Dataset excerpts START

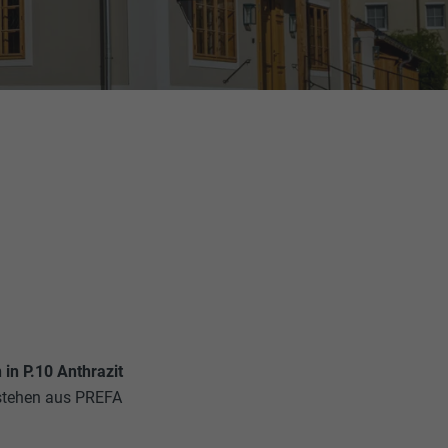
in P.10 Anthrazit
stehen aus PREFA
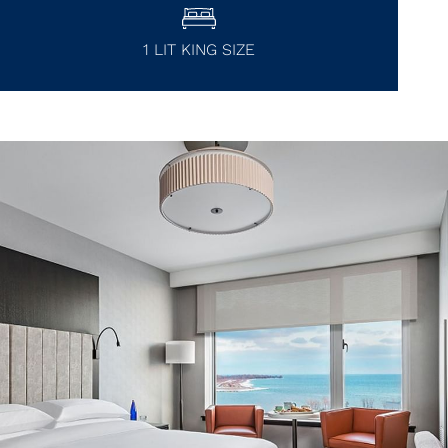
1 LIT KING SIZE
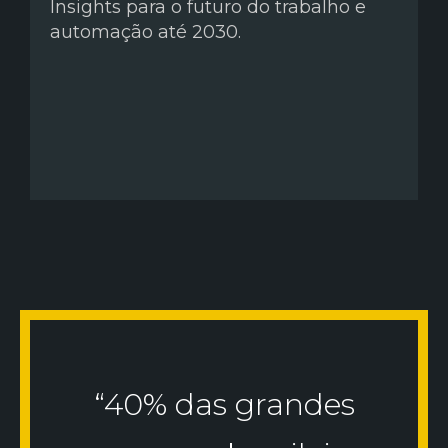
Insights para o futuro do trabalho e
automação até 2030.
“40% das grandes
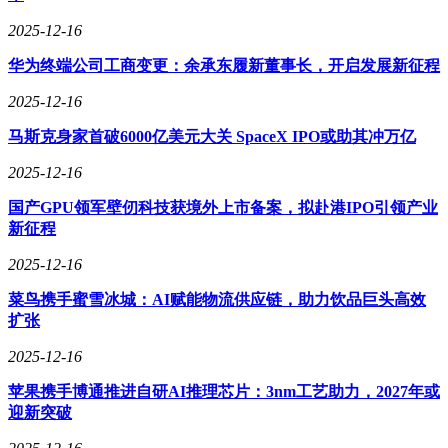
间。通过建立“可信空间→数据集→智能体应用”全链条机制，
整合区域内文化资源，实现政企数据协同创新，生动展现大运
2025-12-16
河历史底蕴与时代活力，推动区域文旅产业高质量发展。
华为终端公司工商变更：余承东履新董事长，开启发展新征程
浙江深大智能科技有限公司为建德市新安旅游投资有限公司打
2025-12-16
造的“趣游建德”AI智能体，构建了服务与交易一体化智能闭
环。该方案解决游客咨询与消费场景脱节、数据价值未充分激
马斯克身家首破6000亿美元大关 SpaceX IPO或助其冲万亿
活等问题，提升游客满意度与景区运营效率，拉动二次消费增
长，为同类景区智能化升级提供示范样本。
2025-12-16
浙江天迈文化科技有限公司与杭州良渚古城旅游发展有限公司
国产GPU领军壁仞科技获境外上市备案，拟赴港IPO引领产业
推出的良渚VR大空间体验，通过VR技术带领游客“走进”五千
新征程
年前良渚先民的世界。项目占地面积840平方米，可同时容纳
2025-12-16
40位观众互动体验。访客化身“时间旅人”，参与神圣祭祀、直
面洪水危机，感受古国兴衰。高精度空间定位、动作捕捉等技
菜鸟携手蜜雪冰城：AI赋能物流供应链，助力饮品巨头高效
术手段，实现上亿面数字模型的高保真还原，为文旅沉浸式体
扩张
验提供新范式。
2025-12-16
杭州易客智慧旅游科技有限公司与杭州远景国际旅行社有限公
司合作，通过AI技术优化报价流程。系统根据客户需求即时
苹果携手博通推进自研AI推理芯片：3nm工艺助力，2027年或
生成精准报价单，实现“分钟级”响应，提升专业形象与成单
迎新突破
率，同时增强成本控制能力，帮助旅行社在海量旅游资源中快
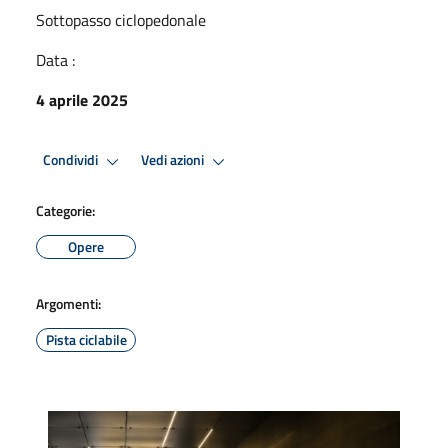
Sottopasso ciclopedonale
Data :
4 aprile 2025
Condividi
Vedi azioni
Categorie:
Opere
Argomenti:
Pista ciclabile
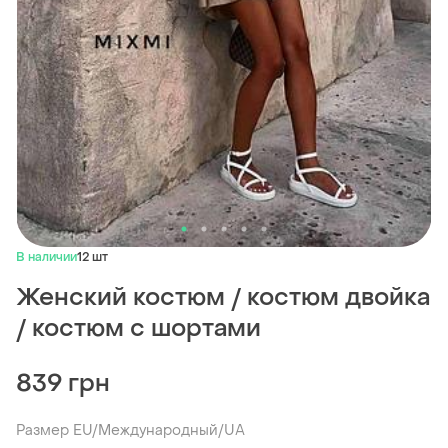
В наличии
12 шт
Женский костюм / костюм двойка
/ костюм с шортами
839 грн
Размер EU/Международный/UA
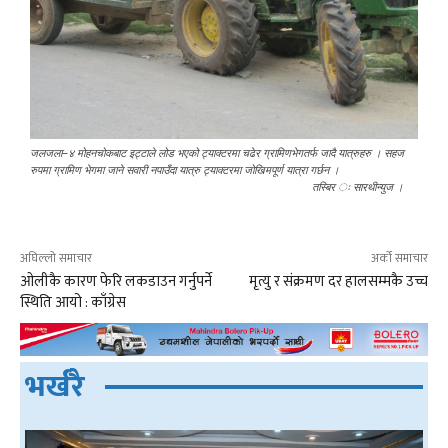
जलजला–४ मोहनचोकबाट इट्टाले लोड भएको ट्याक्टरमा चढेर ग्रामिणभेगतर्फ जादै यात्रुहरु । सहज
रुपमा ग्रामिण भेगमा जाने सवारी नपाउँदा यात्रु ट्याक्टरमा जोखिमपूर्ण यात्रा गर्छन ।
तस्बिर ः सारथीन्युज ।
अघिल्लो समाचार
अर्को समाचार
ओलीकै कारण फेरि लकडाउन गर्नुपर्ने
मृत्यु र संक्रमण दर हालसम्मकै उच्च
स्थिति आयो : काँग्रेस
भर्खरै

Dataset excerpts END

* **Problem**: Which lines of the data include the string "костюм"? Copy each of them.

* **Your response**:
Женский костюм / костюм двойка
/ костюм с шортами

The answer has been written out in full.